Librerías

Las librerías han sobrevivido en peores condiciones que el lince o el quebrantahuesos y aun así no han recibido apoyo

Librerías
MANUEL MOLINA

Existen librerías y supermercados del libro. Ambas coinciden en el objeto expuesto en anaqueles y baldas para su venta, pero no en el trato tanto del usuario como del género. Por unas caminan libreros que ayudan en la elección y recomiendan si se les solicita su opinión; por otras transitan vendedores o ni siquiera estos, tan solo libros expuestos, en su mayoría de grandes editoriales y con poca resistencia al tiempo, de calidad, diríamos que variable.

Soy, he de aclararlo, lector formado en bibliotecas públicas a la vez que compatibilizaba esa querencia con la compra semanal de mi paga como hijo invirtiendo en libros de bolsillo. Fui seguidor de colecciones variadas como la de Alianza de Bolsillo -qué grande Daniel Gil en las portadas- o Cátedra de Letras Hispánicas.
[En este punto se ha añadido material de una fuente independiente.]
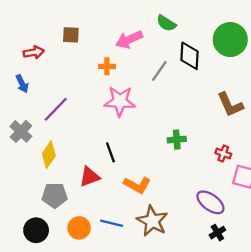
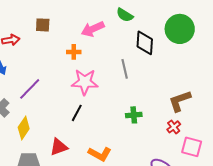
gray line: (159, 71) -> (125, 69), moved, turned -48
brown L-shape: (230, 105) -> (180, 101), moved, turned 95
black line: (110, 152) -> (77, 113), moved, turned 48
red cross: (223, 153) -> (174, 127), turned 32

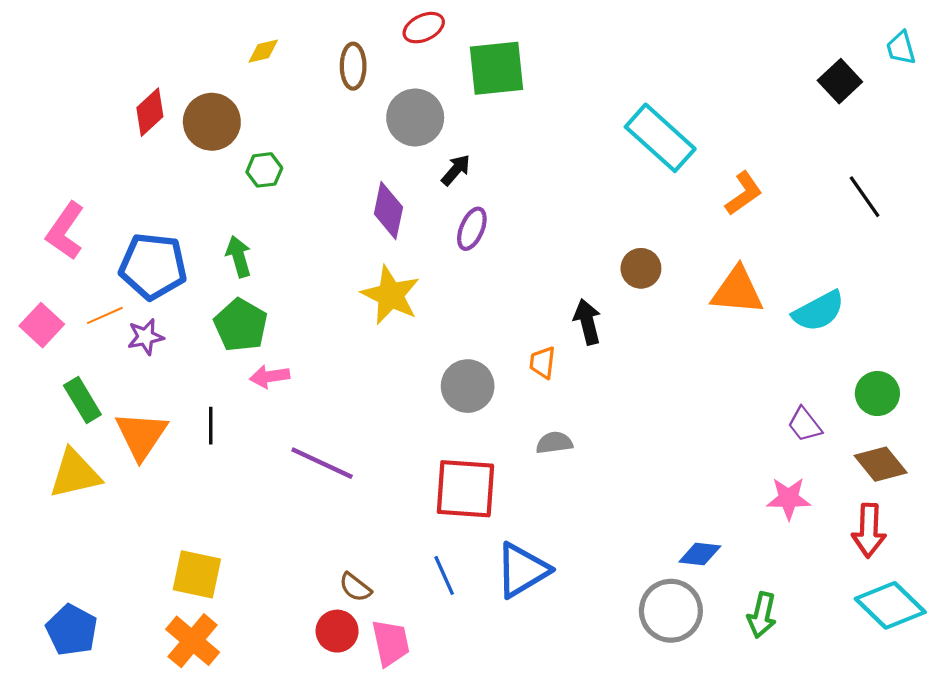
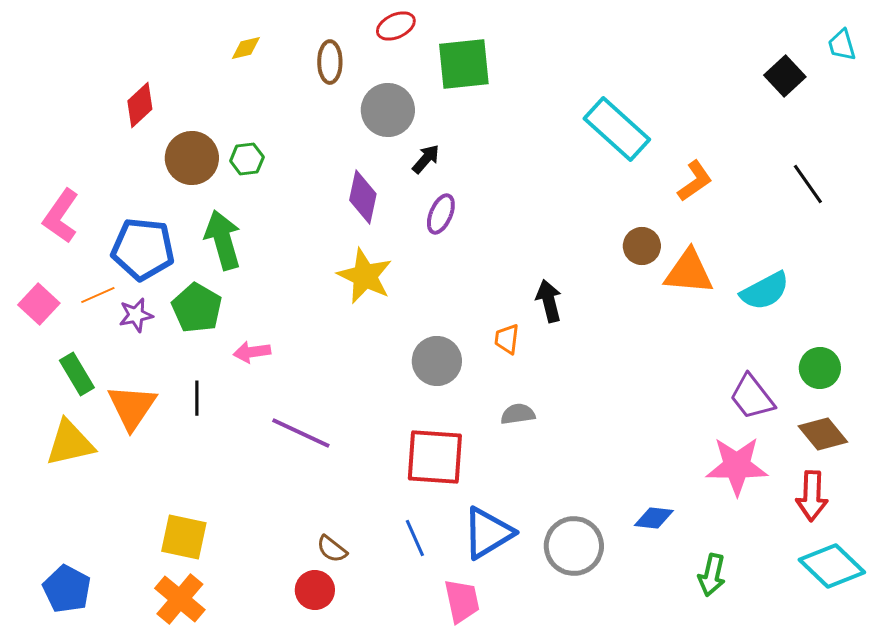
brown circle: (212, 122) -> (192, 158), moved
green arrow: (239, 257) -> (223, 240), size x1.5
brown circle: (641, 268) -> (642, 246), moved
green pentagon: (241, 325) -> (197, 308), moved
purple trapezoid: (805, 425) -> (752, 397), size x1.4
pink star: (789, 498) -> (737, 466), size x1.5
gray circle: (671, 611) -> (574, 546), moved
pink trapezoid: (391, 643) -> (462, 601), moved

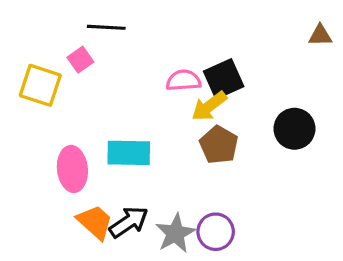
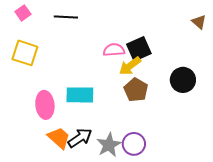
brown triangle: (320, 35) -> (199, 22), turned 42
pink square: (80, 60) -> (23, 13), moved

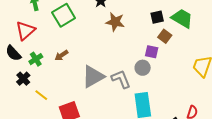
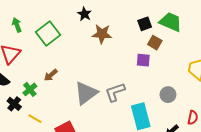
green cross: (36, 59) -> (30, 89), moved
gray circle: (143, 68) -> (168, 95), moved
gray L-shape: (121, 79) -> (115, 92), turned -80

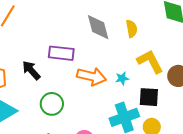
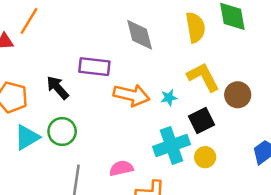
yellow semicircle: (132, 29) -> (195, 27), moved, size x1.4
black square: (149, 97) -> (202, 121), turned -30
green circle: (52, 104) -> (62, 131), moved

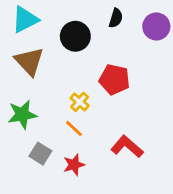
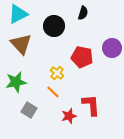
purple circle: (156, 26) -> (112, 48), moved
red L-shape: (127, 147) -> (91, 105), turned 45
red star: (74, 165) -> (69, 116), moved

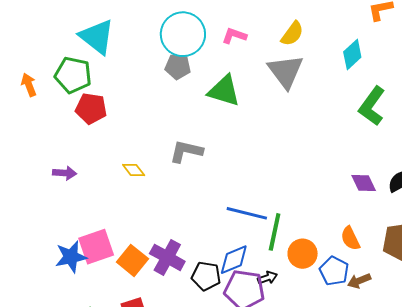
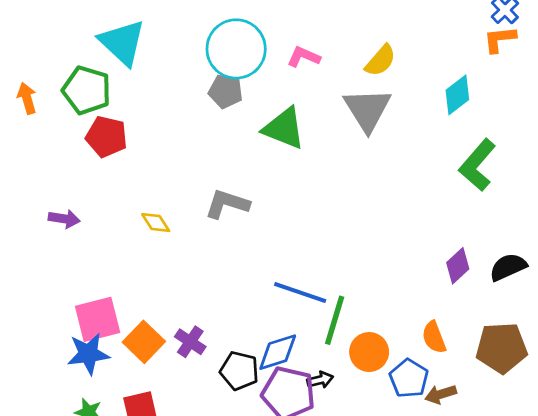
purple diamond: (364, 183) -> (458, 266), turned 68
blue star: (71, 257) -> (88, 354), moved
purple cross: (167, 257) -> (190, 342), size x0.7

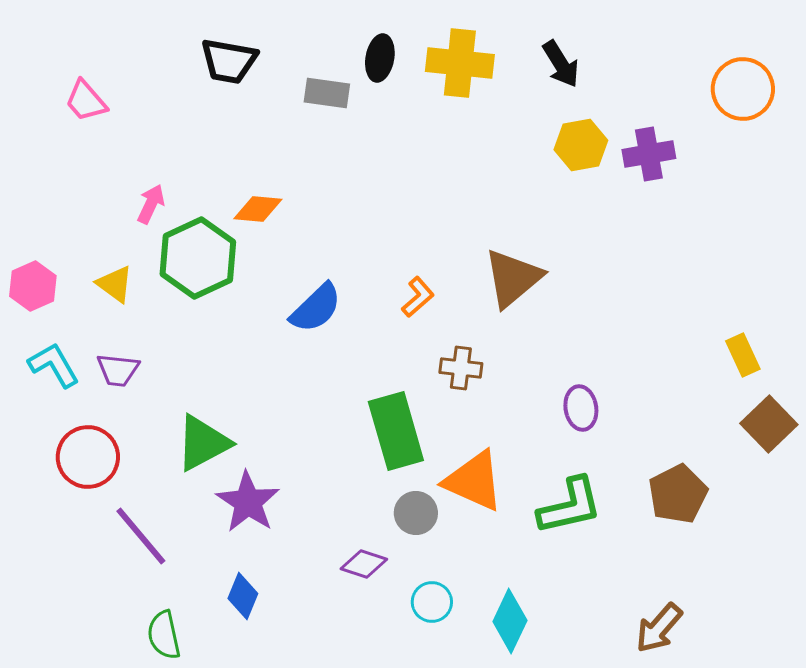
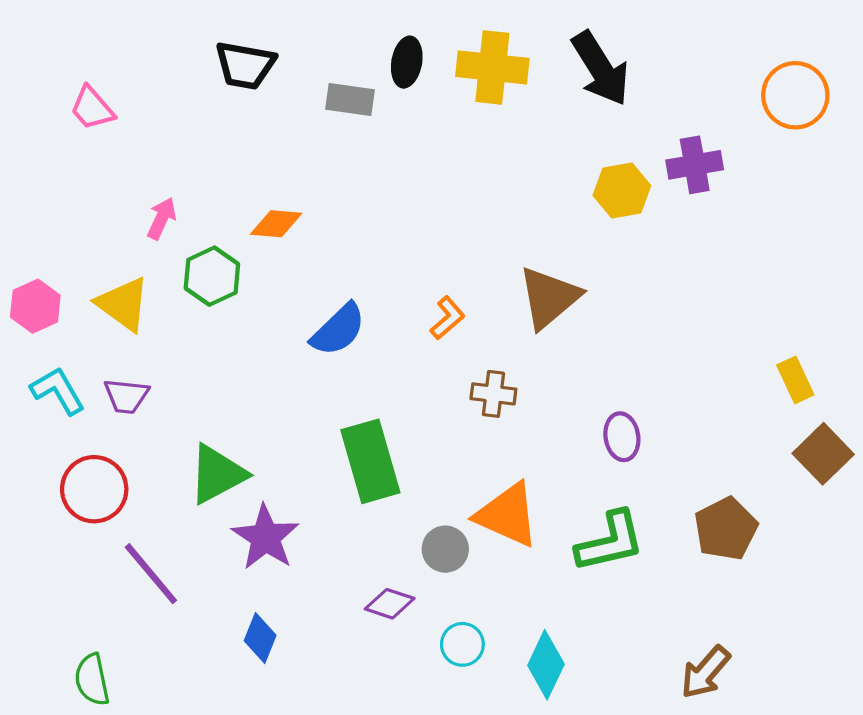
black arrow: (561, 64) -> (600, 68), size x1.5
yellow hexagon: (581, 145) -> (622, 191), moved
green hexagon: (198, 258) -> (212, 276), size x0.7
yellow triangle: (115, 284) -> (123, 304), size x1.4
green rectangle: (396, 431) -> (370, 461), moved
green semicircle: (164, 635) -> (92, 680), moved

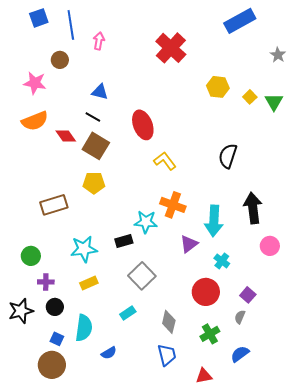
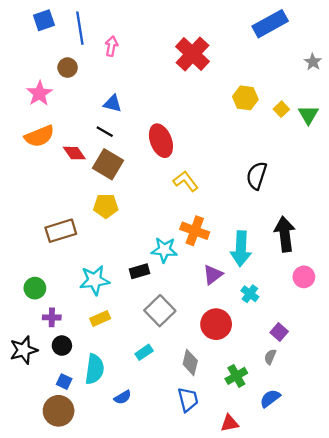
pink star: (35, 83) -> (39, 93), turned 30
red circle: (206, 292) -> (216, 324), moved

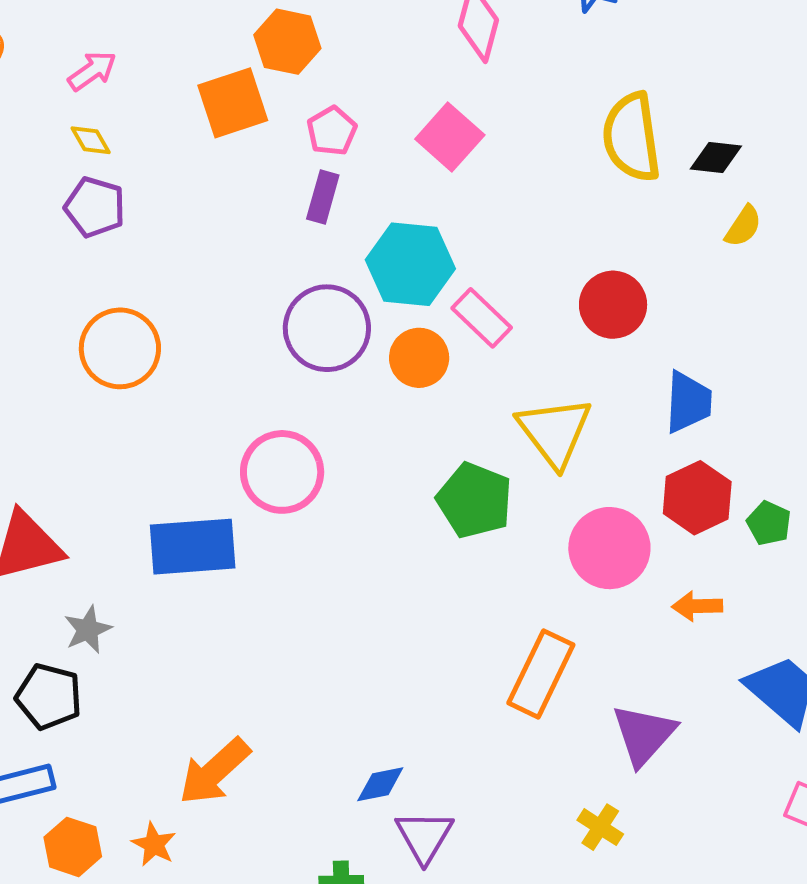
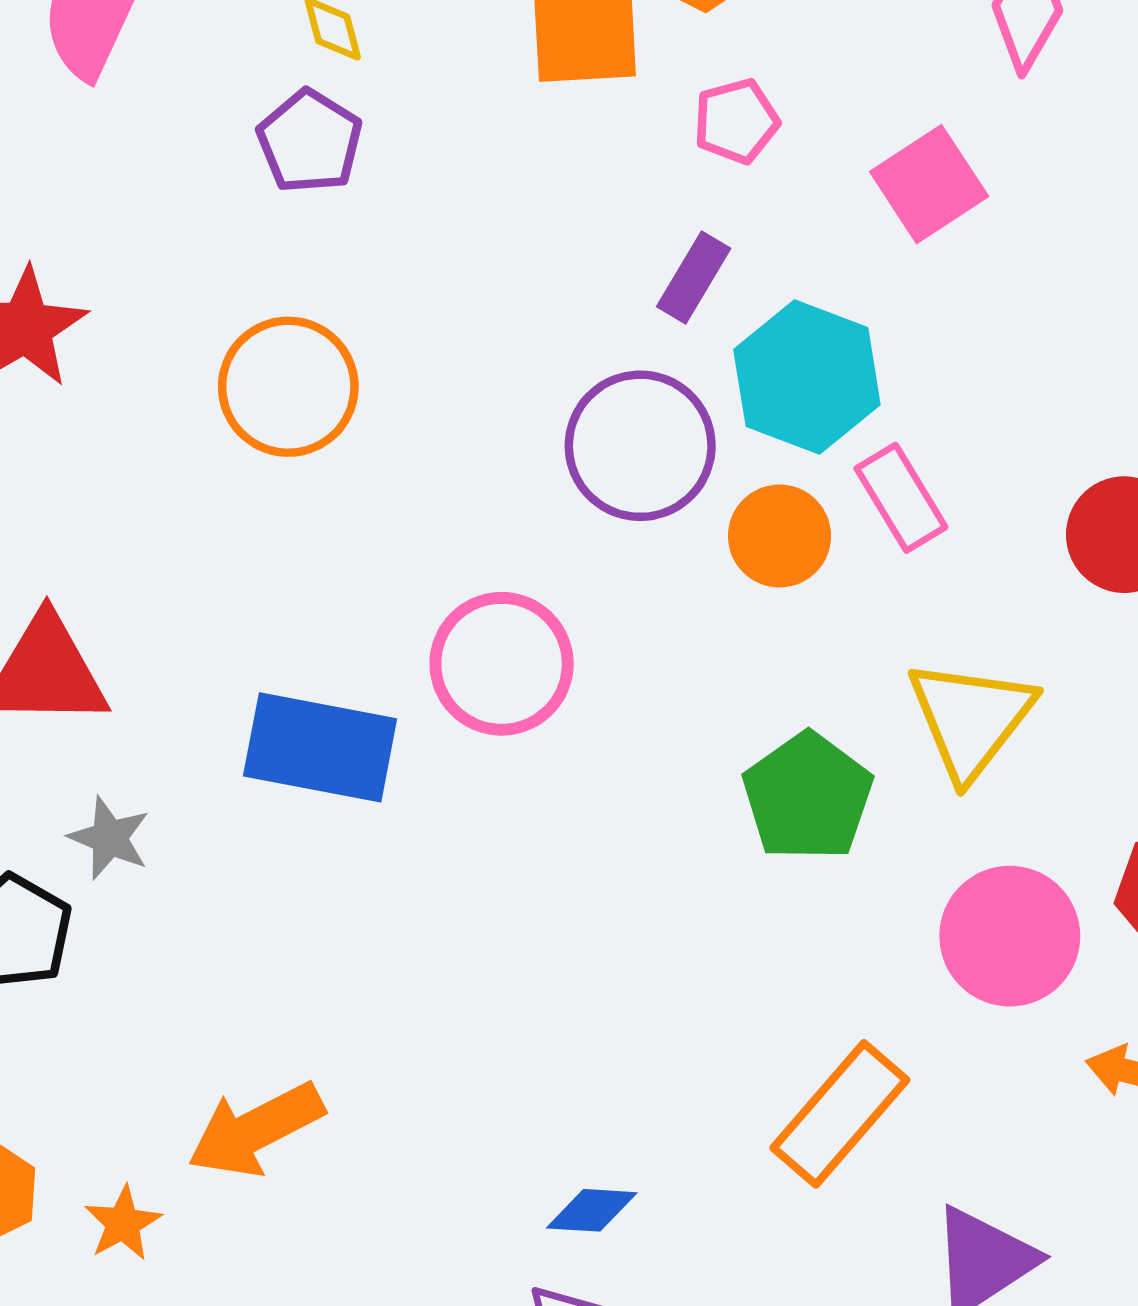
purple rectangle: (323, 197) -> (694, 277), moved
gray star: (88, 630) -> (109, 838), turned 30
blue diamond: (380, 784) -> (592, 1210), moved

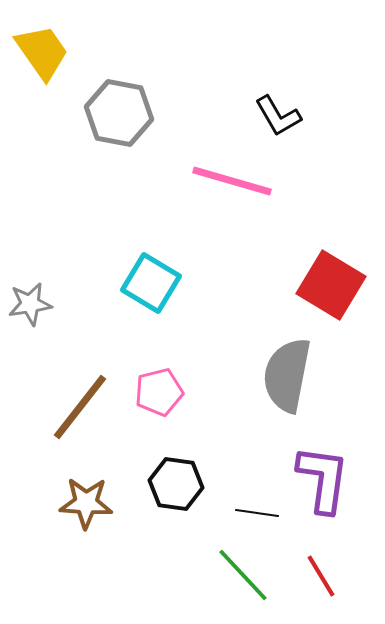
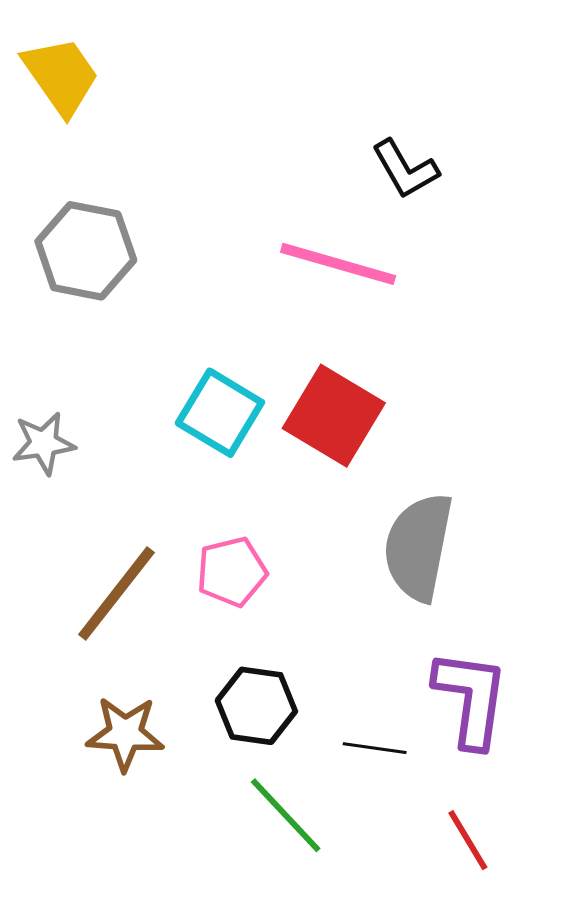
gray hexagon: (119, 113) -> (86, 251), moved
red square: (331, 285) -> (334, 416), moved
green line: (243, 575) -> (286, 815), moved

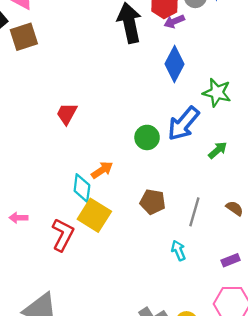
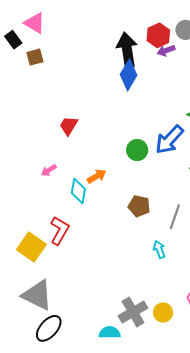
brown square: (24, 37) -> (35, 57), size x0.7
blue diamond: (175, 64) -> (129, 75), moved
yellow square: (94, 215) -> (31, 247), moved
pink arrow: (18, 218) -> (49, 170), moved, turned -35

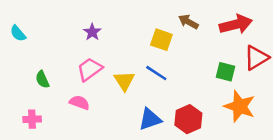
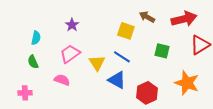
cyan semicircle: (18, 33) -> (36, 38), moved, turned -128
green square: (226, 72) -> (162, 51), moved
blue triangle: (150, 119) -> (117, 80), moved, turned 48

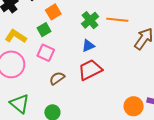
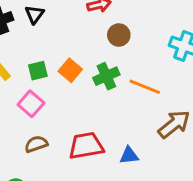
orange square: (53, 12) -> (70, 70), moved, turned -35
blue triangle: (88, 46) -> (129, 155), moved

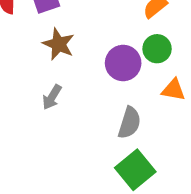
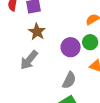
gray arrow: (52, 97) -> (29, 60), size x1.5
No entendía entonces los sesudos prólogos, pero me aferraba en descifrarlos, costó su tiempo pero los doblegué. Y allí estaba siempre una señora que siempre fue mayor o al menos a mí me lo parecía, que atendía diligente. Como niño de pueblo el hecho de aparecer en una librería de la capital supuso una impresión memorable aún hoy. Allí estaba, como Borges, en el paraíso, rodeado de libros de todas las materias y formatos. Los de arte eran los más atractivos pero para un bolsillo endeble como el mío solo me permitía el hojeo. Tal vez por esa circunstancia se decantó mi vocación por la filología y no por el arte.

Las librerías han sobrevivido en peores condiciones que el lince o el quebrantahuesos y aun así no han recibido apoyo. El personal pone la pasta y la arriesga y reconozco que he visto a la gran mayoría perderse en la desolación del cierre. Sufrieron la embestida de la fotocopiadora, la del libro electrónico, la del analfabetismo funcional, la falta de promoción en cadenas televisivas de lo relacionado con los libros, la imposición de porcentajes y precios de las grandes editoriales en detrimento de las pequeñas, apenas existentes salvo como rarezas y arrinconadas, solo reconocibles por lectores extraños, l venta de cartulinas y tijeras sin filo para sobrevivir. Los últimos románticos venden libros que han leído, basan su existencia amenazada en la presencia, compitiendo con el dios semioculto de la mensajería global, tal que una novela de J. K. Rowling.

Resulta evidente que no existe relación proporcional entre ser buena gente y la lectura, Himmler o Goebbels eran avezados lectores, pero sí alcanza grado de relevancia el hecho de que una sociedad lea y pague por sus libros. Recuerdo mis tiempos de doctorando en Madrid, donde te mezclabas con lo más variado. Entre ellos coincidí con un tipo curioso, bajo su apariencia de normalidad cada cierto tiempo solicitaba un libro, siempre el mismo en distintas ediciones y librerías, arrancaba una hoja que robaba oculta en su cuerpo para ir montando un libro en su domicilio, página a página. No quiero espantarles, tan solo llamarles la atención. Ahora piensen ¿será verdad, será ficción? Algo deben tener las librerías cuando han sido tan censuradas y clausuradas siempre que han venido dobladas las circunstancias, pero aun así siempre hubo un cajón, una trastienda para salvaguardar la libertad, la de todos, lectores y no lectores.